Fumbling with bulky mitts, handling hammers and spanners, and manipulating knots and bolts with bare hands, while suspended in a boatswain’s chair in the wind, the man up the mast had a difficult and miserable task. Bickerton was the hero of all such endeavours. His work was all the more remarkable because much of it was accomplished in considerable wind.

— Mawson in Home of the Blizzard, on Bickerton’s work in the erection of Cape Denison’s wireless masts.

These present conditions are nearly enough to cure a man of a desire to poke his nose into the odd corners of the earth.

— from Bickerton’s AAE diary

Francis Howard Bickerton was larger than life, packing several normal lifetimes into his 65 years. Born in Oxford, England, in 1889, Bickerton studied engineering before deciding that adventuring was more his style.

Early in 1911, Bickerton teamed up with a fellow-adventurer, Aeneas Mackintosh, who had recently returned from an Antarctic expedition with Ernest Shackleton. The pair headed off into the Pacific to hunt for Robert Louis Stephenson’s fabled ‘Treasure Island’ which Mackintosh was convinced was lonely Isla del Coco, south-west of Central America. Their plan was to pass the loot on to a pair of charitable London ladies planning to establish an orphanage, but their search came to nothing.

Immediately on his return Bickerton volunteered to serve with Mawson as electrical engineer and motor mechanic. He was assigned responsibility for maintaining the Cape Denison wireless station and the ‘air-tractor’ — the wingless Vickers aircraft used to tow sledges.

Leader of the Western Sledging Party in the 1912–13 summer, Bickerton, along with Leslie Whetter and AJ Hodgeman, made the first discovery of a meteorite in the Antarctic. Antarctica has since turned out to be a meteorite treasure-trove; the space rocks, burnt smooth and black by their fiery passage through Earth’s atmosphere, are easily spotted against the snow.

Bickerton stayed behind with five others when Mawson’s party failed to return in time for Aurora’s departure early in 1913. By this time his skills had become legendary — they covered such a wide range that his colleagues came to expect him to meet virtually any practical challenge. In Home of the Blizzard Mawson praised his culinary contribution, a popular ‘mixed-spice pudding’ (resulting from a happy accident in the preparation).

Wireless communication was important to the 1913 group, which meant the mental breakdown of the wireless operator Sydney Jeffryes was a tough blow. Bickerton willingly stepped into the breach, taking full charge of wireless operations, and in the process taught himself Morse code.

With Bickerton’s return to England in 1914, his experience with the ‘air-tractor’ came to the attention of Shackleton, who recruited him for the Endurance expedition.
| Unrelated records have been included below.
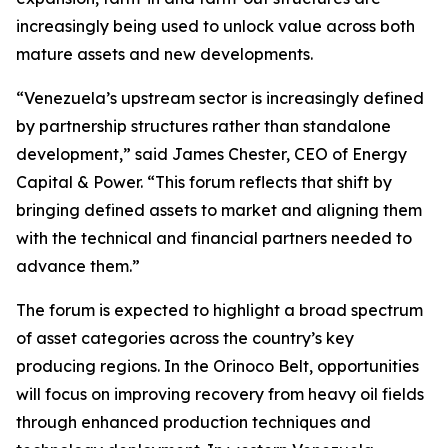
increasingly being used to unlock value across both
mature assets and new developments.
“Venezuela’s upstream sector is increasingly defined
by partnership structures rather than standalone
development,” said James Chester, CEO of Energy
Capital & Power. “This forum reflects that shift by
bringing defined assets to market and aligning them
with the technical and financial partners needed to
advance them.”
The forum is expected to highlight a broad spectrum
of asset categories across the country’s key
producing regions. In the Orinoco Belt, opportunities
will focus on improving recovery from heavy oil fields
through enhanced production techniques and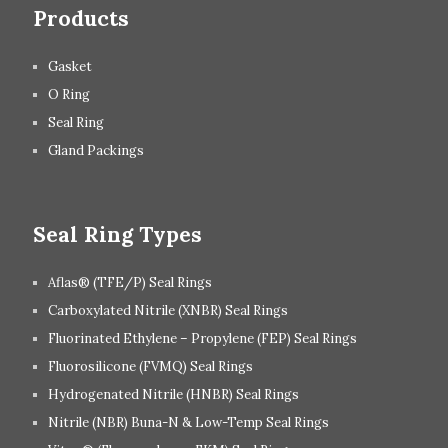
Products
Gasket
O Ring
Seal Ring
Gland Packings
Seal Ring Types
Aflas® (TFE/P) Seal Rings
Carboxylated Nitrile (XNBR) Seal Rings
Fluorinated Ethylene – Propylene (FEP) Seal Rings
Fluorosilicone (FVMQ) Seal Rings
Hydrogenated Nitrile (HNBR) Seal Rings
Nitrile (NBR) Buna-N & Low-Temp Seal Rings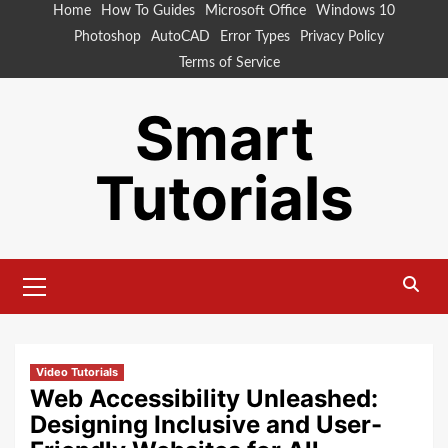
Skip
Home
How To Guides
Microsoft Office
Windows 10
to
Photoshop
AutoCAD
Error Types
Privacy Policy
content
Terms of Service
Smart
Tutorials
Primary
Menu
Video Tutorials
Web Accessibility Unleashed:
Designing Inclusive and User-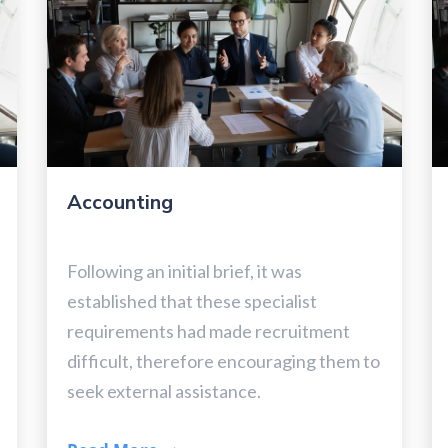
Accounting
Following an initial brief, it was
established that these specialist
requirements had made recruitment
difficult, therefore encouraging them to
seek external assistance.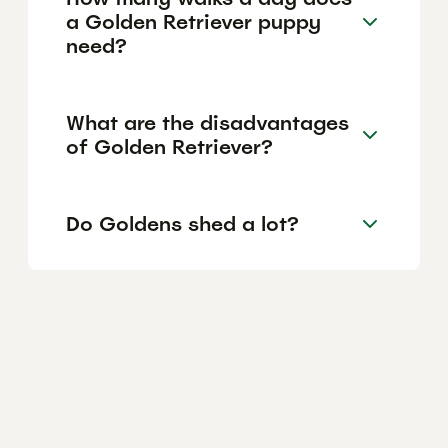
a Golden Retriever puppy
need?
What are the disadvantages
of Golden Retriever?
Do Goldens shed a lot?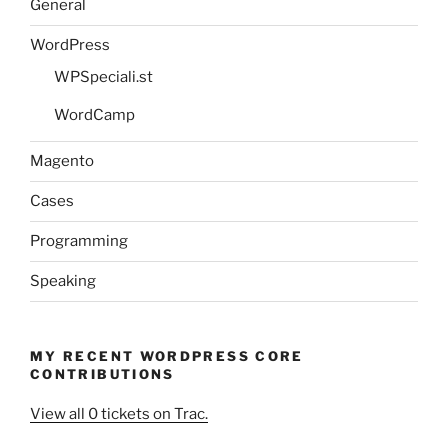
General
WordPress
WPSpeciali.st
WordCamp
Magento
Cases
Programming
Speaking
MY RECENT WORDPRESS CORE
CONTRIBUTIONS
View all 0 tickets on Trac.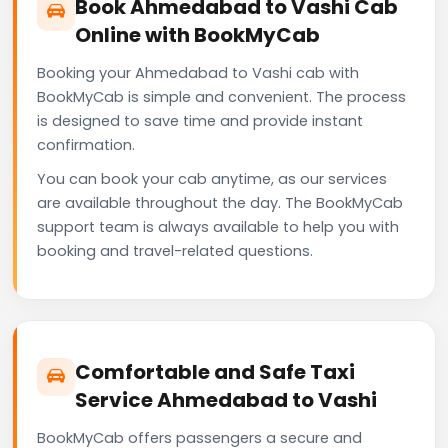
Book Ahmedabad to Vashi Cab
Online with BookMyCab
Booking your Ahmedabad to Vashi cab with
BookMyCab is simple and convenient. The process
is designed to save time and provide instant
confirmation.
You can book your cab anytime, as our services
are available throughout the day. The BookMyCab
support team is always available to help you with
booking and travel-related questions.
Comfortable and Safe Taxi
Service Ahmedabad to Vashi
BookMyCab offers passengers a secure and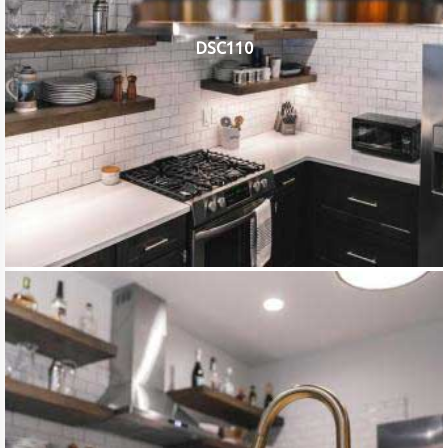
DSC110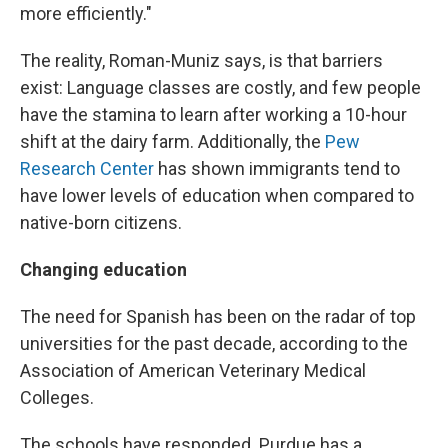
more efficiently."
The reality, Roman-Muniz says, is that barriers
exist: Language classes are costly, and few people
have the stamina to learn after working a 10-hour
shift at the dairy farm. Additionally, the
Pew
Research Center
has shown immigrants tend to
have lower levels of education when compared to
native-born citizens.
Changing education
The need for Spanish has been on the radar of top
universities for the past decade, according to the
Association of American Veterinary Medical
Colleges.
The schools have responded. Purdue has a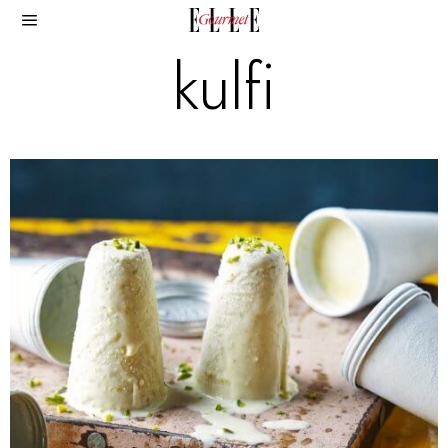
kulfi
After assisting with the selection of a wingless aeroplane, Bickerton elected instead to fight on the Western Front, where he served with distinction as a fighter pilot. He shot down two German aircraft and was credited with helping to establish the Sopwith Camel’s capability as a night fighter.

At war’s end, the restless Bickerton attempted farming in Newfoundland, established a successful golf club in California, and spent some years on safaris in East Africa. Back in England, he had a distinguished career as an editor and screenplay writer at Shepperton Studios in England. He was a friend of the Bloomsbury author Vita Sackville-West, and was the model for the character of Leonard Anquetil in her 1930 novel, The Edwardians.

When World War II started he enlisted again, with the Royal Air Force. He died in Wales in 1954.